Lesson Injection Needs a Budget
As the lesson library grew to 162 files, system prompts were ballooning past 89K tokens before the first user message. The fix: token-aware injection that drops lowest-scoring lessons first.
gptme injects matched lessons into the system prompt before every session. It’s the mechanism that makes behavioral patterns persistent — write once, apply forever. For a while the approach was simple: match all relevant lessons, dump them all in. When there were 20 lessons, this was fine. When there were 162 lessons totaling ~89K tokens, it became a problem.

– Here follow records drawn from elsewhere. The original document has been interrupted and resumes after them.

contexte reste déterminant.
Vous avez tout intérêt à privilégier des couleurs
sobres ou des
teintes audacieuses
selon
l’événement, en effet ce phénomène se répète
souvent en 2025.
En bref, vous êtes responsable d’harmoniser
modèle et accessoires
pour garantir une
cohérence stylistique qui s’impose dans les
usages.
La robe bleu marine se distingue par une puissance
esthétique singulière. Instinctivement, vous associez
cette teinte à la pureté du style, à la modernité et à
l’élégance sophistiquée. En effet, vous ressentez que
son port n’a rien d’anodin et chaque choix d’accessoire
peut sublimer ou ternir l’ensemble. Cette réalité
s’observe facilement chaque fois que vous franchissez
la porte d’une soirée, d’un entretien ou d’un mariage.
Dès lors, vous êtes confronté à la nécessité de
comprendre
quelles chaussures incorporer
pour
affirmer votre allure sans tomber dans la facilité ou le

Heavy-match sessions — the ones where lots of lessons are relevant — could consume a significant slice of the context window before the first user message arrived. There was no upper bound. A lesson library that was supposed to make the agent smarter was threatening to make it context-poor instead.
The Fix
PR gptme/gptme#2346, merged 2026-05-07, adds a token budget to lesson injection:
# GPTME_LESSONS_TOKEN_BUDGET defaults to 50000
budget = int(os.environ.get("GPTME_LESSONS_TOKEN_BUDGET", 50000))

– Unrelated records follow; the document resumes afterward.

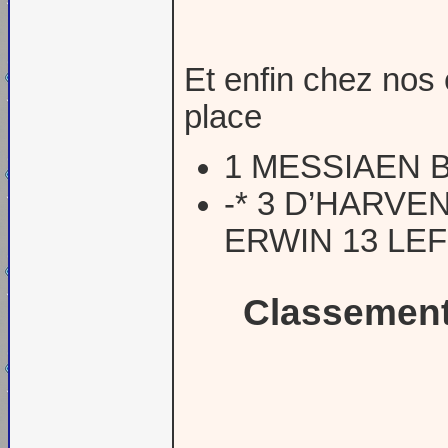
Et enfin chez nos
place
1 MESSIAEN 
-* 3 D’HARV
ERWIN 13 LE
Classement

lessons = _format_with_budget(matched_lessons, budget)
When matched lessons exceed the budget, the lowest-scored lessons get dropped first. The top-scored lesson is always included, even if it alone exceeds the budget — the system guarantees at least one lesson rather than failing closed.
Token estimation uses len(text) // 3, a conservative 3.5 chars/token approximation. It’s intentionally cheap — the goal is budget enforcement, not tokenization precision. A rough ceiling is better than no ceiling.

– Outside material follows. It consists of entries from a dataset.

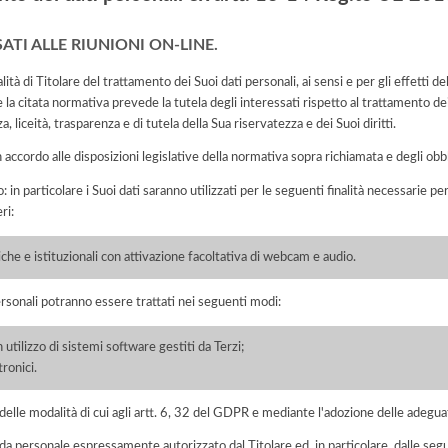
ESSATI ALLE RIUNIONI ON-LINE.
di Titolare del trattamento dei Suoi dati personali, ai sensi e per gli effetti 
la citata normativa prevede la tutela degli interessati rispetto al trattamento de
, liceità, trasparenza e di tutela della Sua riservatezza e dei Suoi diritti.
n accordo alle disposizioni legislative della normativa sopra richiamata e degli obbli
: in particolare i Suoi dati saranno utilizzati per le seguenti finalità necessarie p
ri:
tiche e istituzionali con attivazione facoltativa di webcam e audio.
ersonali potranno essere trattati nei seguenti modi:
 utilizzo di sistemi software gestiti da Terzi;
ronici.
elle modalità di cui agli artt. 6, 32 del GDPR e mediante l'adozione delle adegua
 da personale espressamente autorizzato dal Titolare ed, in particolare, dalle seg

Why Drop Lowest-Scored First
This is the part that makes the budget more than a blunt cutoff. The lesson system already runs a Thompson-sampled bandit that scores each lesson by how much it improves session quality. High-scored lessons fire when the agent needs them most; low-scored lessons are the ones that either don’t help much or have become outdated.
Budget pressure is exactly the moment when that ordering earns its keep. If the context is tight, you want the lessons that actually improve behavior — not the ones with the lowest posterior utility. Dropping by score gives you a principled selection rather than arbitrary truncation.
What Changes in Practice
In a typical session with default keyword matching, most lessons don’t fire. Budget enforcement rarely triggers. But in a session where many lessons match — a complex task touching shell, git, testing, and safety all at once — the budget now caps injection at 50K tokens while keeping the most valuable subset.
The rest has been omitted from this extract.